● Work instructions: Copy each line below that includes "zoom".

[Items listed in a dataset]
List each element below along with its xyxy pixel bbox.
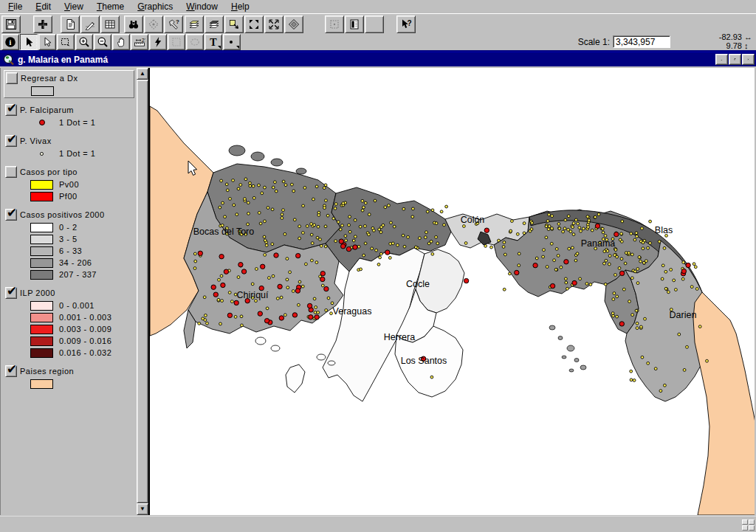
menu-view[interactable]: View bbox=[58, 1, 90, 13]
vivax-dot bbox=[334, 203, 337, 206]
theme-label[interactable]: Regresar a Dx bbox=[21, 72, 78, 83]
vivax-dot bbox=[379, 231, 382, 234]
map-canvas[interactable]: Bocas del ToroChiriquíVeraguasHerreraLos… bbox=[148, 68, 755, 515]
select-feature-button[interactable] bbox=[57, 34, 75, 50]
find-button[interactable] bbox=[124, 15, 143, 33]
menu-theme[interactable]: Theme bbox=[90, 1, 131, 13]
theme-vivax[interactable]: ✔P. Vivax1 Dot = 1 bbox=[4, 134, 134, 160]
close-button[interactable] bbox=[742, 54, 755, 65]
vivax-dot bbox=[334, 240, 337, 243]
theme-label[interactable]: ILP 2000 bbox=[20, 287, 55, 297]
vertex-edit-button[interactable] bbox=[38, 34, 56, 50]
open-overview-button[interactable] bbox=[345, 15, 364, 33]
vivax-dot bbox=[633, 238, 636, 241]
text-tool-button[interactable]: T bbox=[205, 34, 222, 50]
map-label: Herrera bbox=[384, 332, 415, 342]
theme-paises[interactable]: ✔Paises region bbox=[4, 364, 134, 390]
theme-properties-button[interactable] bbox=[61, 15, 80, 33]
theme-casos-por-tipo[interactable]: Casos por tipoPv00Pf00 bbox=[4, 165, 134, 203]
menu-window[interactable]: Window bbox=[179, 1, 224, 13]
zoom-selected-button[interactable] bbox=[224, 15, 244, 33]
help-button[interactable]: ? bbox=[396, 15, 416, 33]
zoom-out-fixed-button[interactable] bbox=[264, 15, 284, 33]
theme-checkbox-vivax[interactable]: ✔ bbox=[5, 135, 17, 147]
restore-button[interactable] bbox=[729, 54, 741, 65]
theme-checkbox-casos-por-tipo[interactable] bbox=[5, 166, 17, 178]
label-tool-button[interactable] bbox=[168, 34, 185, 50]
vivax-dot bbox=[509, 272, 512, 275]
measure-button[interactable]: 2? bbox=[131, 34, 148, 50]
vivax-dot bbox=[630, 379, 633, 381]
select-by-graphic-button[interactable] bbox=[325, 15, 344, 33]
vivax-dot bbox=[324, 225, 327, 228]
vivax-dot bbox=[463, 225, 466, 228]
theme-checkbox-regresar[interactable] bbox=[6, 72, 18, 84]
draw-point-button[interactable] bbox=[223, 34, 241, 50]
pan-button[interactable] bbox=[112, 34, 130, 50]
vivax-dot bbox=[412, 207, 415, 210]
locate-address-button[interactable] bbox=[144, 15, 163, 33]
pointer-button[interactable] bbox=[20, 34, 38, 50]
theme-label[interactable]: Casos por tipo bbox=[20, 166, 78, 176]
legend-class-row: 6 - 33 bbox=[30, 246, 133, 256]
zoom-previous-button[interactable] bbox=[284, 15, 303, 33]
clear-selection-button[interactable] bbox=[365, 15, 384, 33]
vivax-dot bbox=[591, 229, 594, 232]
vivax-dot bbox=[659, 390, 662, 393]
vivax-dot bbox=[518, 264, 520, 267]
legend-scrollbar[interactable]: ▲ ▼ bbox=[137, 68, 148, 515]
minimize-button[interactable] bbox=[715, 54, 728, 65]
theme-checkbox-casos-positivos[interactable]: ✔ bbox=[5, 209, 17, 221]
zoom-active-theme-button[interactable] bbox=[205, 15, 224, 33]
theme-label[interactable]: Casos positivos 2000 bbox=[20, 209, 105, 219]
vivax-dot bbox=[548, 213, 551, 216]
vivax-dot bbox=[558, 227, 561, 230]
theme-label[interactable]: Paises region bbox=[20, 365, 74, 376]
menu-graphics[interactable]: Graphics bbox=[131, 1, 179, 13]
add-theme-icon bbox=[37, 18, 49, 30]
theme-regresar[interactable]: Regresar a Dx bbox=[4, 70, 134, 98]
menu-edit[interactable]: Edit bbox=[29, 1, 58, 13]
open-theme-table-button[interactable] bbox=[100, 15, 120, 33]
theme-ilp[interactable]: ✔ILP 20000 - 0.0010.001 - 0.0030.003 - 0… bbox=[4, 286, 134, 359]
zoom-full-extent-button[interactable] bbox=[185, 15, 204, 33]
edit-legend-button[interactable] bbox=[80, 15, 100, 33]
theme-label[interactable]: P. Vivax bbox=[20, 135, 52, 145]
view-window-title-bar[interactable]: g. Malaria en Panamá bbox=[0, 52, 756, 66]
scrollbar-thumb[interactable] bbox=[137, 80, 148, 503]
scroll-up-button[interactable]: ▲ bbox=[137, 68, 148, 80]
legend-class-label: 1 Dot = 1 bbox=[59, 149, 95, 158]
zoom-out-button[interactable] bbox=[94, 34, 111, 50]
vivax-dot bbox=[603, 262, 606, 265]
legend-class-row bbox=[31, 86, 132, 96]
resize-grip-icon[interactable] bbox=[729, 518, 755, 531]
menu-help[interactable]: Help bbox=[224, 1, 256, 13]
menu-file[interactable]: File bbox=[1, 1, 29, 13]
view-window-title: g. Malaria en Panamá bbox=[18, 55, 108, 65]
vivax-dot bbox=[348, 224, 351, 227]
theme-label[interactable]: P. Falciparum bbox=[20, 104, 74, 114]
theme-checkbox-paises[interactable]: ✔ bbox=[5, 365, 17, 377]
scroll-down-button[interactable]: ▼ bbox=[137, 503, 148, 515]
color-swatch bbox=[30, 379, 53, 389]
falciparum-dot bbox=[681, 269, 686, 273]
vivax-dot bbox=[247, 201, 250, 204]
theme-casos-positivos[interactable]: ✔Casos positivos 20000 - 23 - 56 - 3334 … bbox=[4, 207, 134, 281]
theme-falciparum[interactable]: ✔P. Falciparum1 Dot = 1 bbox=[4, 103, 134, 129]
vivax-dot bbox=[302, 232, 305, 235]
vivax-dot bbox=[431, 209, 434, 212]
save-project-button[interactable] bbox=[1, 15, 21, 33]
add-theme-button[interactable] bbox=[33, 15, 52, 33]
hotlink-button[interactable] bbox=[149, 34, 167, 50]
zoom-in-fixed-button[interactable] bbox=[244, 15, 264, 33]
zoom-in-button[interactable] bbox=[75, 34, 93, 50]
scale-input[interactable] bbox=[613, 35, 670, 48]
area-of-interest-button[interactable] bbox=[186, 34, 204, 50]
query-builder-button[interactable]: ? bbox=[164, 15, 183, 33]
vivax-dot bbox=[271, 208, 274, 211]
vivax-dot bbox=[377, 263, 380, 266]
theme-checkbox-ilp[interactable]: ✔ bbox=[5, 287, 17, 299]
theme-checkbox-falciparum[interactable]: ✔ bbox=[5, 104, 17, 116]
vivax-dot bbox=[424, 236, 427, 239]
identify-button[interactable]: i bbox=[1, 34, 19, 50]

● Exercise output:
zoom-selected-button[interactable] bbox=[224, 15, 244, 33]
zoom-out-fixed-button[interactable] bbox=[264, 15, 284, 33]
zoom-previous-button[interactable] bbox=[284, 15, 303, 33]
zoom-active-theme-button[interactable] bbox=[205, 15, 224, 33]
zoom-full-extent-button[interactable] bbox=[185, 15, 204, 33]
zoom-out-button[interactable] bbox=[94, 34, 111, 50]
zoom-in-fixed-button[interactable] bbox=[244, 15, 264, 33]
zoom-in-button[interactable] bbox=[75, 34, 93, 50]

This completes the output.